Thursday, December 3rd, 2009
While taping a recent interview on Jewish poverty for a public affairs TV show, based on an article I wrote about kosher soup kitchens, I was somewhat surprised when the host asked me to comment on the perception that “Jewish and poor don’t usually go together.”
On one hand, it’s generally politically incorrect to acknowledge a stereotype of a group, let alone to ask a member of that group to address it. On the other, maybe it’s a journalist’s job to bring up questions that will strike the audience, no matter how impolitic those questions may be.
I answered gracefully, noting that New Yorkers see a lot of public figures who are both Jewish and wealthy, not least our billionaire mayor and numerous other developers, financiers, publishers, celebrities and elected officials. But the reality is that 21 percent of the Jewish community is living at or below the federal poverty line, according to the last survey taken in 2002, and that number can only have increased in these recession-plagued times. Another 10 percent of the community lives on an average income of $35,000, which means constant struggle.
I don’t know how an estimated 70 percent of Jews who are comfortable or better compare to the ratio in other religious communities, but it shouldn’t obscure the fact that for every Mike Bloomberg and Bruce Ratner there are literally tens of thousands of struggling Jews who need lots of help putting food on the table, most of them elderly and/or immigrants, and that’s why the Metropolitian Council on Jewish Poverty was founded.
Aside from raising enough public and private cash to help those people, Met Council has always faced a second formidable task in battling just the perception the TV host addressed.
“Jewish poverty is an oxymoron to so many people in the general and Jewish community,” says Met Council exec Willlie Rapfogel.
My experience on the TV show reminded him of a conversation he had years ago with Rev. Calvin Butts of the Abyssinian Baptist Church in Harlem on a flight from Washington to New York.
“As we made some small talk, he inquired about the challenges I face in my work,” Willie recalled. “As I filled him in about the housing, hunger, employment and crisis issues among poor Jews, he was incredulous.

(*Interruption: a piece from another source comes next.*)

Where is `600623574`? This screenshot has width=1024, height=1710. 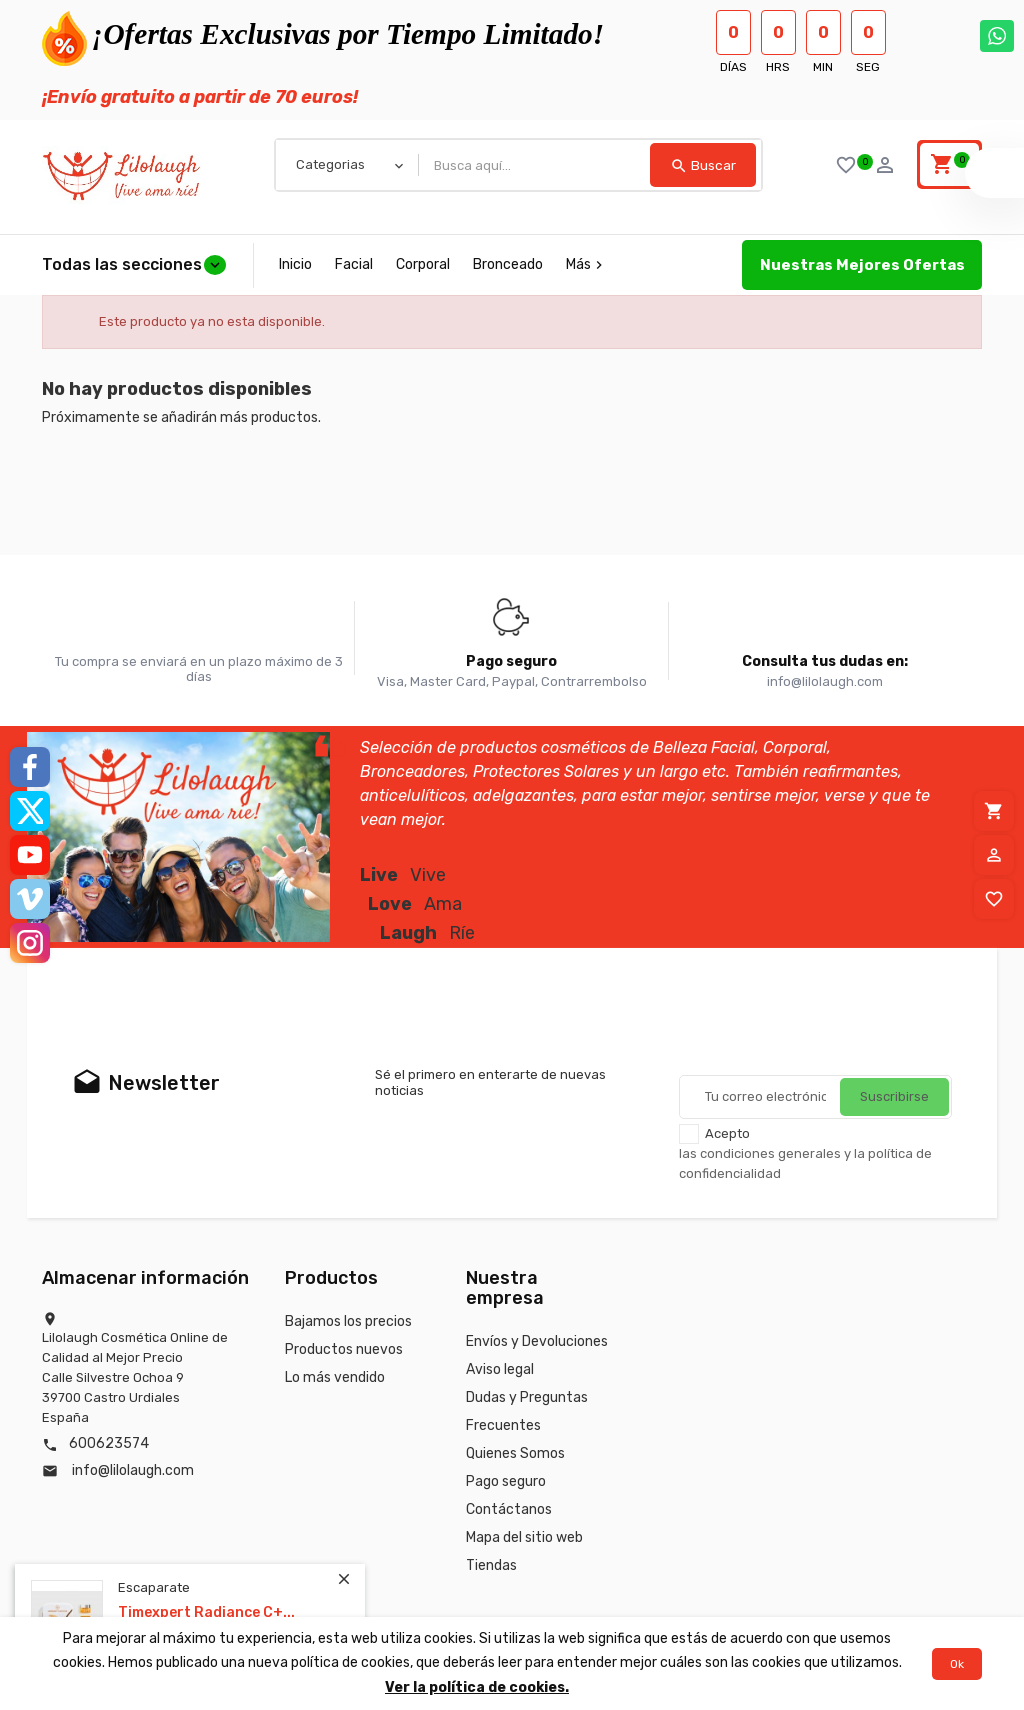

Rev. Butts smiled an said ‘I am glad there are poor Jews..and that you are doing what you are doing.’ I was puzzled and asked what he meant about being ‘glad.’ He replied that he had always thought that the many Jews who had helped the African American were engaged in a ‘paternalistic’ bit of altruism.
“But hearing that there are poor Jews who need help made him feel better because there was self-interest involved as well.”